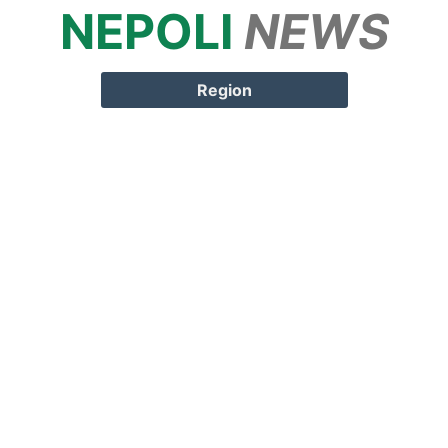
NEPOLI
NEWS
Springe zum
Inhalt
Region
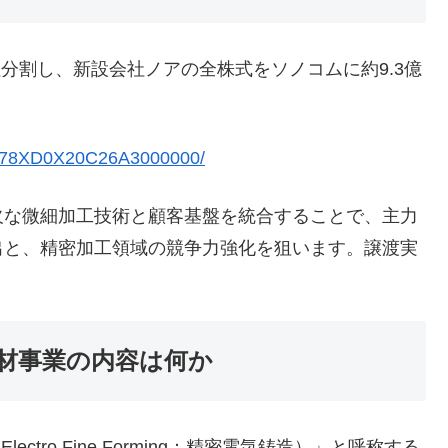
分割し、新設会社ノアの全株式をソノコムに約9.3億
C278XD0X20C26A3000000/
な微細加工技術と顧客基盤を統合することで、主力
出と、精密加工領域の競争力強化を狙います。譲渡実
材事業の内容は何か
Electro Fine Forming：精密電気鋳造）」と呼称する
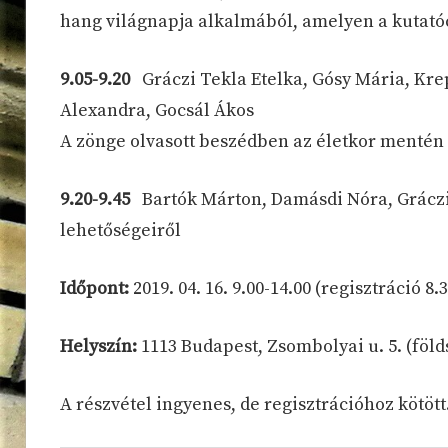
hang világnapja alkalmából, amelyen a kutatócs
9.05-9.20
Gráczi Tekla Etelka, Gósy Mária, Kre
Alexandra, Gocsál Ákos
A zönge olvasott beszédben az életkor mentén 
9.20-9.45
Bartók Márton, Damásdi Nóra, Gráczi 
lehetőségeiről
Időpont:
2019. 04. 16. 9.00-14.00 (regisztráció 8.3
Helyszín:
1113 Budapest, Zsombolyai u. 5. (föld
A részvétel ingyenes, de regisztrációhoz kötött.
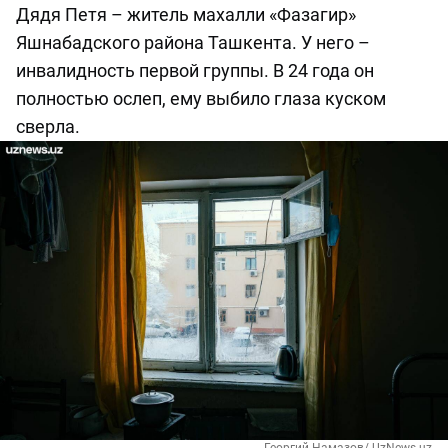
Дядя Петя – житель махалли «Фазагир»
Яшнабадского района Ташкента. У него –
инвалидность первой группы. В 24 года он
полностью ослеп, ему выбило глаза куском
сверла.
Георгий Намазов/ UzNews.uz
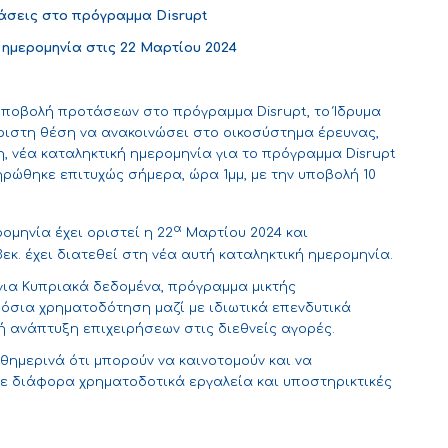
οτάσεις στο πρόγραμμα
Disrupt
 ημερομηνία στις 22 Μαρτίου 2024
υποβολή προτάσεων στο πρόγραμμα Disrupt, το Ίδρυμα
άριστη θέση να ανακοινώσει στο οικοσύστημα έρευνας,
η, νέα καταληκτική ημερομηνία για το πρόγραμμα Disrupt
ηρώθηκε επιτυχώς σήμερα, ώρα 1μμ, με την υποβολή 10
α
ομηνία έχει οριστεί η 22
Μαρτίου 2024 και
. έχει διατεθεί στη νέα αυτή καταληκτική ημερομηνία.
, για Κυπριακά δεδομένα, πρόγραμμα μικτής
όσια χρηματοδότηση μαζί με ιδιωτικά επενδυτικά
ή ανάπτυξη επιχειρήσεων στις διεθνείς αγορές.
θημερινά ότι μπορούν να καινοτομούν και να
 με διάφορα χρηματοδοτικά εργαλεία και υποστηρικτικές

########

*PROMPT*: Output each of the lines above exactly, apart from the images.

*REPLY TO THE EXERCISE*:
NEPOLI
NEWS
Springe zum
Inhalt
Region
分割し、新設会社ノアの全株式をソノコムに約9.3億
C278XD0X20C26A3000000/
な微細加工技術と顧客基盤を統合することで、主力
出と、精密加工領域の競争力強化を狙います。譲渡実
材事業の内容は何か
Electro Fine Forming：精密電気鋳造）」と呼称する
hang világnapja alkalmából, amelyen a kutatócs
9.05-9.20
Gráczi Tekla Etelka, Gósy Mária, Kre
Alexandra, Gocsál Ákos
A zönge olvasott beszédben az életkor mentén 
9.20-9.45
Bartók Márton, Damásdi Nóra, Gráczi 
lehetőségeiről
Időpont:
2019. 04. 16. 9.00-14.00 (regisztráció 8.3
Helyszín:
1113 Budapest, Zsombolyai u. 5. (föld
A részvétel ingyenes, de regisztrációhoz kötött.
Дядя Петя – житель махалли «Фазагир»
Яшнабадского района Ташкента. У него –
инвалидность первой группы. В 24 года он
полностью ослеп, ему выбило глаза куском
сверла.
Георгий Намазов/ UzNews.uz
οτάσεις στο πρόγραμμα
Disrupt
 ημερομηνία στις 22 Μαρτίου 2024
υποβολή προτάσεων στο πρόγραμμα Disrupt, το Ίδρυμα
άριστη θέση να ανακοινώσει στο οικοσύστημα έρευνας,
η, νέα καταληκτική ημερομηνία για το πρόγραμμα Disrupt
ηρώθηκε επιτυχώς σήμερα, ώρα 1μμ, με την υποβολή 10
α
ομηνία έχει οριστεί η 22
Μαρτίου 2024 και
. έχει διατεθεί στη νέα αυτή καταληκτική ημερομηνία.
, για Κυπριακά δεδομένα, πρόγραμμα μικτής
όσια χρηματοδότηση μαζί με ιδιωτικά επενδυτικά
ή ανάπτυξη επιχειρήσεων στις διεθνείς αγορές.
θημερινά ότι μπορούν να καινοτομούν και να
 με διάφορα χρηματοδοτικά εργαλεία και υποστηρικτικές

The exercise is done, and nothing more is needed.